Lors de sa seconde mission, qui dura 2 ans en Tunisie (2005 à 2007), Alain BERGÉ est confronté à une administration centralisée et à un Etat policier. Les services centraux de l’Etat sont paralysés face à l’influence des gouverneurs en région. La mise en place de programmes de développement avec les acteurs locaux ou les perspectives de coopération décentralisée sont plus délicates à promouvoir. Au sein de l’établissement où il est basé, les relations entre collègues sont plus difficiles que celles tissées au Sénégal et restent empreintes de distance, voire d’une certaine défiance. Il ressent ici plus qu’au Sénégal, le poids de l’Histoire, en particulier de l’histoire coloniale. Il est en contact régulier avec le SCAC pour l’organisation des dépenses du projet dont il a la responsabilité, et rendre compte des résultats obtenus et difficultés rencontrées.

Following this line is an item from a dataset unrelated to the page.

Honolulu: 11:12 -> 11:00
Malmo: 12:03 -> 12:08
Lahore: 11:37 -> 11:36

Lors de sa troisième mission, en Mauritanie, de 2015 à 2018, Alain BERGÉ est ce qu’on appelle un assistant technique « nu », c’est à dire sans enveloppe budgétaire dédiée à sa mission, hors de son énergie personnelle. Malgré la forte inertie qui pèse sur cet établissement existant depuis plus de 40 ans, il y trouve une ambiance professionnelle riche d’échanges et de controverses, et y noue des amitiés encore vivaces. Il est en contact régulier avec le SCAC pour là aussi rendre compte des résultats obtenus et difficultés rencontrées.

Les enjeux personnels

Sur le plan personnel, Alain BERGÉ est parti seul en expatriation durant ses deux premières missions (Sénégal et Tunisie), puis en couple avec un enfant en Mauritanie.

Au Sénégal, tout d’abord, Alain BERGÉ arrive dans une administration française relativement importante, habituée à recevoir des expatriés : une « case de passage » lui permet d’atterrir en douceur et lui laisse deux ou trois semaines pour s’installer tranquillement (logement, véhicule, services de la vie quotidienne, etc.). Chose assez rare, il est accueilli par le collègue qu’il doit remplacer et qui le forme à sa nouvelle mission.

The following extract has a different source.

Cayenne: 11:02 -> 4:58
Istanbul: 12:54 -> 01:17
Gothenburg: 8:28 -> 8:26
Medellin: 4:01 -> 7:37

Contraste en Tunisie où l’administration française ne lui apporte de ce point de vue aucun soutien particulier. Hormis l’accompagnement pour l’installation professionnelle auprès des autorités locales, il doit se débrouiller seul. Il loge chez des amis d’amis, le temps de trouver un logement, acheter une voiture, s’installer.

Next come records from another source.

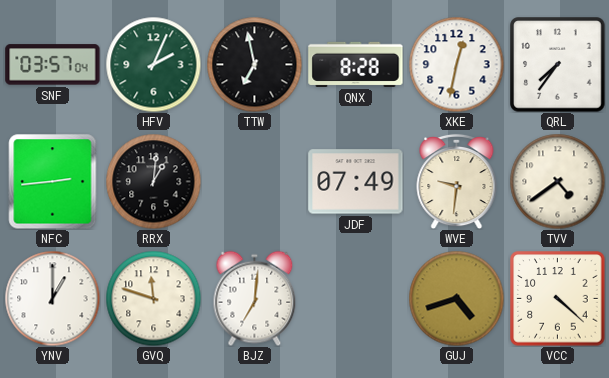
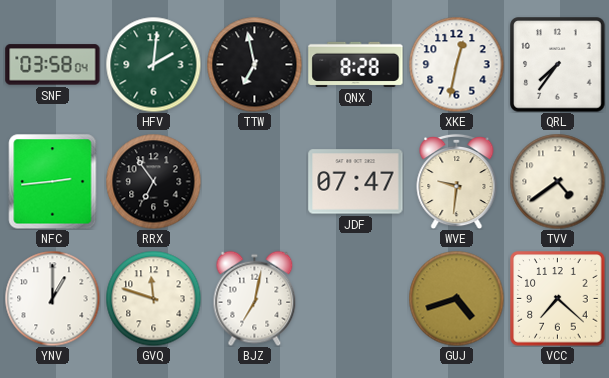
SNF: 03:57 -> 03:58
HFV: 2:04 -> 2:01
RRX: 1:01 -> 6:54
JDF: 07:49 -> 07:47
BJZ: 7:01 -> 7:02
VCC: 4:22 -> 7:22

En Mauritanie, les conditions de vie relativement « rugueuses » supposent une grande solidarité. Il est aussi accueilli et logé dans une « case de passage » durant quelques semaines, s’inscrit sur les différents forums qui facilitent la vie (le « bon coin » du coin) pour une installation de la famille qui demande un peu de temps au début, mais sans problème majeur. Dans tous les cas, « au début, on campe » nous rappelle Alain BERGÉ.

Pour ses 3 missions, il est positionné dans une administration locale (Maison des Elus Locaux à Dakar, Institut National du Patrimoine à Tunis, Parc national du Banc d’Arguin à Nouakchott). Le principal intérêt est de se retrouver dans un cercle professionnel (et parfois de convivialité) associant collègues nationaux et internationaux. Quand, c’est le cas, les relations avec le SCAC sont soit « administratives » (gestion de projet, régime d’autorisations, etc.), soit « stratégiques » (cadre de coopération, positions diplomatiques).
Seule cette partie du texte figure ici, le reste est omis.